Hello Aussie Traders,

Which Futures are trending well and are liquid and best suitable to trade during normal Australian RTH hours?

I like NQ, YM but I can not stay up all night to trade on the US RTH.
What is your experience with Hang Seng, Nikkei etc and what are the symbols for the Futures you would recommend me?

Thank you so much for your advice!
I am using the Ninjatrader platform and IB as my broker.

Cheers,
Warcious


----------



## CanOz (21 June 2017)

hang seng if you like faster markets, either the HSI or the HHI.


----------



## fiftyeight (21 June 2017)

Unfortunately welcome to a very frustrating journey of either **** or expensive or unavailable data!!!


----------



## warcious (22 June 2017)

CanOz said:


> hang seng if you like faster markets, either the HSI or the HHI.





CanOz said:


> hang seng if you like faster markets, either the HSI or the HHI.

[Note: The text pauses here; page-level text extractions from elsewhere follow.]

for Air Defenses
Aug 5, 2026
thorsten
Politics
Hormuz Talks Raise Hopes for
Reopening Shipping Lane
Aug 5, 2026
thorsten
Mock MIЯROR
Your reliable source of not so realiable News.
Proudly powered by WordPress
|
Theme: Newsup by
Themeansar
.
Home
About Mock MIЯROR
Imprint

Thanks, which datafeed would you recommend?
I am using the Ninjatrader platform, so would need my external datafeed.
Do you know their commissions?


----------



## warcious (22 June 2017)

fiftyeight said:


> Unfortunately welcome to a very frustrating journey of either **** or expensive or unavailable data!!!



Is it really that bad?
Tell me about your experience, which platform are you using?


----------



## warcious (22 June 2017)

CanOz said:


> hang seng if you like faster markets, either the HSI or the HHI.

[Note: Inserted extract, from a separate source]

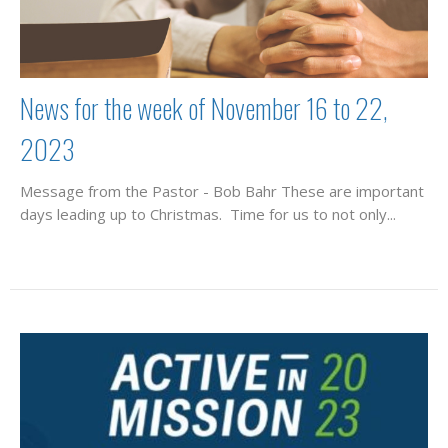
News for the week of November 16 to 22,
2023
Message from the Pastor - Bob Bahr These are important
days leading up to Christmas. Time for us to not only...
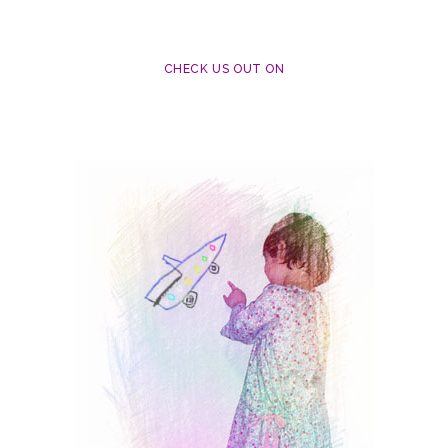
CHECK US OUT ON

What do you think about the following Future contracts in terms of volume, liquidity and trending during Australian trading hours?

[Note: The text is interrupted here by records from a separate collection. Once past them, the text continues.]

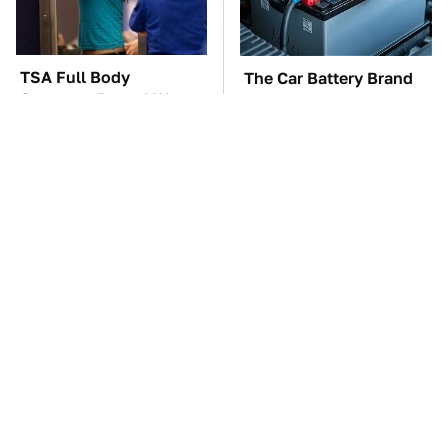
TSA Full Body
The Car Battery Brand
Scanners Reveal Way
We Can't Warn You
More Than You
Enough To Avoid
Thought
The Awful Synthetic Oil
These Awful Engines
Brand You Should
Should Never Have Left
Never Put In Your Car
The Factory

My trading account is also not that huge, so I should be looking at the initial, maintenance and intra-day margin as well.

NK (Nikkei 225in Yen), SGX exchange
NU (Nikkei 225 in USD), SGX exchange
JNM (mini Nikkei), OSE exchange
SPI ( SPI 200 index), SNFE/ASX exchange
HSI (Hang Seng), HKFE exchange
MHI (mini Hang Seng), HKFE exchange
CN (FTSE China A50), SGX exchange


----------



## warcious (29 June 2017)

Unfortunately I can not trade these instruments with Ninjatrader.


----------



## CanOz (29 June 2017)

You can, using interactive brokers data. It's not the greatest, but it depends on your method. TH found it OK.


----------